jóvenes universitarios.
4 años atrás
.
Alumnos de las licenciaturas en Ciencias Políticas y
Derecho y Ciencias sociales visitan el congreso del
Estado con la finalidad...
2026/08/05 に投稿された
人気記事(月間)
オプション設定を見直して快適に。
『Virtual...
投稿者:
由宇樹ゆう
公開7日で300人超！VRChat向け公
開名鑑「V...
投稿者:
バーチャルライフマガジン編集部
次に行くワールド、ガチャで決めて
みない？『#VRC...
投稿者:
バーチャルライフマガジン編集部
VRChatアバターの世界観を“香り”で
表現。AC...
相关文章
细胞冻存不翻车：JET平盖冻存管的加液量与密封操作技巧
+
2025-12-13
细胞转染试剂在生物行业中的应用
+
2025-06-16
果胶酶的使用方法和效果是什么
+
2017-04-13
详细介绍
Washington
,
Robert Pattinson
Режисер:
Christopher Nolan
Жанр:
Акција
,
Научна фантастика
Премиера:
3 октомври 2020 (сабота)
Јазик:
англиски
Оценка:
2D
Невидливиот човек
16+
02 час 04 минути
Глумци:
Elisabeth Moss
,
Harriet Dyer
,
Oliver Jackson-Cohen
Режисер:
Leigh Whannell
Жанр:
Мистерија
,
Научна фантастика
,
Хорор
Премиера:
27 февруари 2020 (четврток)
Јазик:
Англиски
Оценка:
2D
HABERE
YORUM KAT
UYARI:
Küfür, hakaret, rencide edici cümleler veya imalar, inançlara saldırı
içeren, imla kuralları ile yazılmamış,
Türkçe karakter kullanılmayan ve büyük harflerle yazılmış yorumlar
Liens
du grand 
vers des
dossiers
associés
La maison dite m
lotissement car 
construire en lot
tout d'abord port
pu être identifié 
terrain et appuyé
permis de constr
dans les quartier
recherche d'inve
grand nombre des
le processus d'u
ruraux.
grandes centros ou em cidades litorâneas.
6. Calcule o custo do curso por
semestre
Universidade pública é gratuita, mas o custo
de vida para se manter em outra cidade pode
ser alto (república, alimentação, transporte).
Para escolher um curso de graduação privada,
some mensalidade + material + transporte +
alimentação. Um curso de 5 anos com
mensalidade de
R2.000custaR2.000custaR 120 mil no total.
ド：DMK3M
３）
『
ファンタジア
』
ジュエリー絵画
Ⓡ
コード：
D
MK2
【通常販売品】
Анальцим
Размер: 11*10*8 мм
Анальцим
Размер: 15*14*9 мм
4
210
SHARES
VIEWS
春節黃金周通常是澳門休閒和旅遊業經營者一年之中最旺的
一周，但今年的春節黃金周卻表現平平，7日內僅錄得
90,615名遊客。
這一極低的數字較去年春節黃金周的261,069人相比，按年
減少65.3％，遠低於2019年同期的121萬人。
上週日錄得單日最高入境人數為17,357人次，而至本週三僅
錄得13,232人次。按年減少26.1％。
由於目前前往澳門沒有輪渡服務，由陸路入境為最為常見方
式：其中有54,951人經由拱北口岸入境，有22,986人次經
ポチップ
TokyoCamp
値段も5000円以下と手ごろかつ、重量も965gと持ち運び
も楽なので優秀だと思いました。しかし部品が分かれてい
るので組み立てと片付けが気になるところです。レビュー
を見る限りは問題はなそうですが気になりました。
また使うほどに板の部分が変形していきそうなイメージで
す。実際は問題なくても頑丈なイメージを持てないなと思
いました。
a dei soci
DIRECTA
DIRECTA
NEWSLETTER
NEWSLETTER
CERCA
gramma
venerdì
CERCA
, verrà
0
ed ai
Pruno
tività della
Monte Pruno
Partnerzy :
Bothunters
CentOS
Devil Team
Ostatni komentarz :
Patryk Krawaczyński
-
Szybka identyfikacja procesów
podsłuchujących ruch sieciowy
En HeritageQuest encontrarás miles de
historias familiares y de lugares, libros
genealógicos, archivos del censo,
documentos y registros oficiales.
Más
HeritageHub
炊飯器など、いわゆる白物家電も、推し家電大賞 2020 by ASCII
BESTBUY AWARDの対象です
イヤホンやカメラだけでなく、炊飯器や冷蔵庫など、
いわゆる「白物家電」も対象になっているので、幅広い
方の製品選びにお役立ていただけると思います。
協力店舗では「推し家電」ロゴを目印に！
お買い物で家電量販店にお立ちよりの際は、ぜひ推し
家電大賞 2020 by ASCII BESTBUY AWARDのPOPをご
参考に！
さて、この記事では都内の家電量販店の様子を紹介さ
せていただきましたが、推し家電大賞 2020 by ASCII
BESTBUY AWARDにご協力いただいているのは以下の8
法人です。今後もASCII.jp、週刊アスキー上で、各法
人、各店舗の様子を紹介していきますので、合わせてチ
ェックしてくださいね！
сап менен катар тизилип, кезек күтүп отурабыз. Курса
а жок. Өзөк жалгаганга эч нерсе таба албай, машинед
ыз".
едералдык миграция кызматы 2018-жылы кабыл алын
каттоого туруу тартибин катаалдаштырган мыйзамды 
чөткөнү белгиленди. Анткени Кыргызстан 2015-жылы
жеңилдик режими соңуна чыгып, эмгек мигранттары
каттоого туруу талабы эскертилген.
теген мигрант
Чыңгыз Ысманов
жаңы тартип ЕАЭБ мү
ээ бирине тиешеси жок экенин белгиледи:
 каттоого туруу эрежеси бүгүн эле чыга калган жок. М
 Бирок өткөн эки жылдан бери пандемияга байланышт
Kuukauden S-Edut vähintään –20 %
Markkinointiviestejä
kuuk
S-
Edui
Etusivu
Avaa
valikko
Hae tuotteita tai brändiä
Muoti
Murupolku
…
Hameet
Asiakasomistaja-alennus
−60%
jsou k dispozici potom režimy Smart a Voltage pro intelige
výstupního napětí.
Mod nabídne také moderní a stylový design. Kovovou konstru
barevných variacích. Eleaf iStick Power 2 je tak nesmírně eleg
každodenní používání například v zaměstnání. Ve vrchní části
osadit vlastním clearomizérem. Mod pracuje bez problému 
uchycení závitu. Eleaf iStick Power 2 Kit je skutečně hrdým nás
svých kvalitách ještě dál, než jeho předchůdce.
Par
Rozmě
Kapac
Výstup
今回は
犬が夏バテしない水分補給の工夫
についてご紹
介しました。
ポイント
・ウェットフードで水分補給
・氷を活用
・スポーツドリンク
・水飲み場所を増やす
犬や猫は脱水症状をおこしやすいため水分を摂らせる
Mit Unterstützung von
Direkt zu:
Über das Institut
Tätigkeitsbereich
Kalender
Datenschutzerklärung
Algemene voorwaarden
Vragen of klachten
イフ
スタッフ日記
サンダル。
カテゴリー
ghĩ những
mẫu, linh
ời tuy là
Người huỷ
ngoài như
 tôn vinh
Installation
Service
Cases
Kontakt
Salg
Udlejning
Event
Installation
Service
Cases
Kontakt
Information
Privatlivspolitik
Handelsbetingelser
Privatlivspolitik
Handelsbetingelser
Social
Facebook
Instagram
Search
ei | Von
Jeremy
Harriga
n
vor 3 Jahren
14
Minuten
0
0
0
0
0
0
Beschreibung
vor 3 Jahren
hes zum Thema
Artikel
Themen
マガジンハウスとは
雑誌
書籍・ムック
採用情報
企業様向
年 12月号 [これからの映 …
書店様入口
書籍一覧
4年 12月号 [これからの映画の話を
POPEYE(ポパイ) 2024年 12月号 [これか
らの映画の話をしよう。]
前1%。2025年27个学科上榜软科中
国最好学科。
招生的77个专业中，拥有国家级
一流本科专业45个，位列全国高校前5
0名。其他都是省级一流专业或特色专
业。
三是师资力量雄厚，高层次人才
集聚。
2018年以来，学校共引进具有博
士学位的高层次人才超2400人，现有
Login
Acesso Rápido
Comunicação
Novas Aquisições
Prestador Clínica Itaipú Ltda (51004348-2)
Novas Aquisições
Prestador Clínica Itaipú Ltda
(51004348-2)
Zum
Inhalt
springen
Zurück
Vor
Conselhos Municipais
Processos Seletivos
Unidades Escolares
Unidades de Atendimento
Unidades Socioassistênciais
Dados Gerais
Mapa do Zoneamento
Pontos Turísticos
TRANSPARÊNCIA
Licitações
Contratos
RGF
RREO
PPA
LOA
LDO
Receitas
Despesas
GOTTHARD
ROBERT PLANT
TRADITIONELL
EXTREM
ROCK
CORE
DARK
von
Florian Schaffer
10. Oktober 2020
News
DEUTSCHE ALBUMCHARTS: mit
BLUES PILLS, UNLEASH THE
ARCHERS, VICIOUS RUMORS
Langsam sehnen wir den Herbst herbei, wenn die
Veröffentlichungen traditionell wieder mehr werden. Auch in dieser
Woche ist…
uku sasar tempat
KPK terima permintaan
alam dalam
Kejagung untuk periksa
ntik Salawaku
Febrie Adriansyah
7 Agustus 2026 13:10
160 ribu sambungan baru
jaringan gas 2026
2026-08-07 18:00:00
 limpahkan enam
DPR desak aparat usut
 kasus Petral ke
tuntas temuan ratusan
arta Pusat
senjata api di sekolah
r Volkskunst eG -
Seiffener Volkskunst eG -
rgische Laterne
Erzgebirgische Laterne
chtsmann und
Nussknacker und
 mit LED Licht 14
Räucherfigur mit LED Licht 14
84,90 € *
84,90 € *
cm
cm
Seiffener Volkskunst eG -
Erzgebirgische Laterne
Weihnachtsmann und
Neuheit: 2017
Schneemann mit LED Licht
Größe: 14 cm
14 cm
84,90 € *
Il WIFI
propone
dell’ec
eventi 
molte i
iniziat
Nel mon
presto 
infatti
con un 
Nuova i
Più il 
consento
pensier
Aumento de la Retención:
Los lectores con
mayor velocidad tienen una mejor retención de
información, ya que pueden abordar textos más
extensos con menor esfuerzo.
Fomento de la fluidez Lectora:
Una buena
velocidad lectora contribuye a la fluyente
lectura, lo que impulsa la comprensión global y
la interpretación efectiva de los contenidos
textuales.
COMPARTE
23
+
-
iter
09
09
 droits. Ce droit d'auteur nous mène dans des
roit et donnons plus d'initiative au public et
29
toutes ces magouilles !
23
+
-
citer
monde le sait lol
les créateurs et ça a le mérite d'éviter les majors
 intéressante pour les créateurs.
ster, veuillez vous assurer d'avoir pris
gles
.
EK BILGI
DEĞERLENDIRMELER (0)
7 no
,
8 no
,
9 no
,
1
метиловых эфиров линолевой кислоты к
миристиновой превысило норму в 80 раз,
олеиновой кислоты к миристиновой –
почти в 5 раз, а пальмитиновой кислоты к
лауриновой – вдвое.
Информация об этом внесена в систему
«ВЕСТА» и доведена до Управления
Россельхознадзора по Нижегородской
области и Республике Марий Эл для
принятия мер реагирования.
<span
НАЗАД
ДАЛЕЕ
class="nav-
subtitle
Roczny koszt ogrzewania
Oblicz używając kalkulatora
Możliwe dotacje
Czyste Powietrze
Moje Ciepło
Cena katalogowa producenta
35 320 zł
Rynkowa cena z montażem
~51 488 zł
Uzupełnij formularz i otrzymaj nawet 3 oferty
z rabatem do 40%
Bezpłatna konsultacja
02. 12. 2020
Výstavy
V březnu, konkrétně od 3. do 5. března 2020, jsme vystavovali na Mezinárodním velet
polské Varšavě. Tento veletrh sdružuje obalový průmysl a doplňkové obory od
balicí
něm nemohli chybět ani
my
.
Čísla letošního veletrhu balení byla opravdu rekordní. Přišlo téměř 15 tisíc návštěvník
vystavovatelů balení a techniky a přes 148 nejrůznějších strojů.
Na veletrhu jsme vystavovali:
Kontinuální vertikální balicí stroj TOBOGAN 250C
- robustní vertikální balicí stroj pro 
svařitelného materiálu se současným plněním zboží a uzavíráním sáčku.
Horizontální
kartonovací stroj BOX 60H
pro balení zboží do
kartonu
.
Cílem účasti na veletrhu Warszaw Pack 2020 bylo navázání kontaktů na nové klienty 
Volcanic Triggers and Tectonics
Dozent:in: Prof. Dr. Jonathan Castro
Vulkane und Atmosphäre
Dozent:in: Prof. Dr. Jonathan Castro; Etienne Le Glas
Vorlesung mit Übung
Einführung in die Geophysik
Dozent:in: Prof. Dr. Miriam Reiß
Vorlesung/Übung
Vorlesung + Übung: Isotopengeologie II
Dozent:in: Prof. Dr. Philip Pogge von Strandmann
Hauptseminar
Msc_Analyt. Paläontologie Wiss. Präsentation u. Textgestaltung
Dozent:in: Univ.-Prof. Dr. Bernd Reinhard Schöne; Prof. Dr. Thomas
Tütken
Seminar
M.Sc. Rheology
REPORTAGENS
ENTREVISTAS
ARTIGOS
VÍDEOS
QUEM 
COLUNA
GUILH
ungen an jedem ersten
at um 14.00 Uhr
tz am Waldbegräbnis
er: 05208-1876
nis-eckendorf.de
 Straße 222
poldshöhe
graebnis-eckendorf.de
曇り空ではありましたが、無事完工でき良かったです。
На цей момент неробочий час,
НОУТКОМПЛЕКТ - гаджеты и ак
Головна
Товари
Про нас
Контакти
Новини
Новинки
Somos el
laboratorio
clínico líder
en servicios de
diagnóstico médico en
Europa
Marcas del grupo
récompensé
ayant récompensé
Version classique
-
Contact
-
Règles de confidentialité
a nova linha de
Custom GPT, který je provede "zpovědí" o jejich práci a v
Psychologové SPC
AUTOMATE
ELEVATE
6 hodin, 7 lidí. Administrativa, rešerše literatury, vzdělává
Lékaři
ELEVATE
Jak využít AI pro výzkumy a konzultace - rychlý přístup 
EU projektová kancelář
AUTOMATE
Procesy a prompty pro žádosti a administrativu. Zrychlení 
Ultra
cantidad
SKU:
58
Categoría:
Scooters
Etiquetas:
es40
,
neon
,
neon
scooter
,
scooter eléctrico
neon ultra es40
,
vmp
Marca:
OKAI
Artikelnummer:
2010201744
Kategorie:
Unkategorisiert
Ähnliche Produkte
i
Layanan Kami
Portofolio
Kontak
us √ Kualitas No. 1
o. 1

——————————

Exercise requirements: Your task is to set down only the lines that run from the opening of the listing to the line with "grandes centros ou em cidades litorâneas.", both ends included, each unchanged.

Result for this exercise:
jóvenes universitarios.
4 años atrás
.
Alumnos de las licenciaturas en Ciencias Políticas y
Derecho y Ciencias sociales visitan el congreso del
Estado con la finalidad...
2026/08/05 に投稿された
人気記事(月間)
オプション設定を見直して快適に。
『Virtual...
投稿者:
由宇樹ゆう
公開7日で300人超！VRChat向け公
開名鑑「V...
投稿者:
バーチャルライフマガジン編集部
次に行くワールド、ガチャで決めて
みない？『#VRC...
投稿者:
バーチャルライフマガジン編集部
VRChatアバターの世界観を“香り”で
表現。AC...
相关文章
细胞冻存不翻车：JET平盖冻存管的加液量与密封操作技巧
+
2025-12-13
细胞转染试剂在生物行业中的应用
+
2025-06-16
果胶酶的使用方法和效果是什么
+
2017-04-13
详细介绍
Washington
,
Robert Pattinson
Режисер:
Christopher Nolan
Жанр:
Акција
,
Научна фантастика
Премиера:
3 октомври 2020 (сабота)
Јазик:
англиски
Оценка:
2D
Невидливиот човек
16+
02 час 04 минути
Глумци:
Elisabeth Moss
,
Harriet Dyer
,
Oliver Jackson-Cohen
Режисер:
Leigh Whannell
Жанр:
Мистерија
,
Научна фантастика
,
Хорор
Премиера:
27 февруари 2020 (четврток)
Јазик:
Англиски
Оценка:
2D
HABERE
YORUM KAT
UYARI:
Küfür, hakaret, rencide edici cümleler veya imalar, inançlara saldırı
içeren, imla kuralları ile yazılmamış,
Türkçe karakter kullanılmayan ve büyük harflerle yazılmış yorumlar
Liens
du grand 
vers des
dossiers
associés
La maison dite m
lotissement car 
construire en lot
tout d'abord port
pu être identifié 
terrain et appuyé
permis de constr
dans les quartier
recherche d'inve
grand nombre des
le processus d'u
ruraux.
grandes centros ou em cidades litorâneas.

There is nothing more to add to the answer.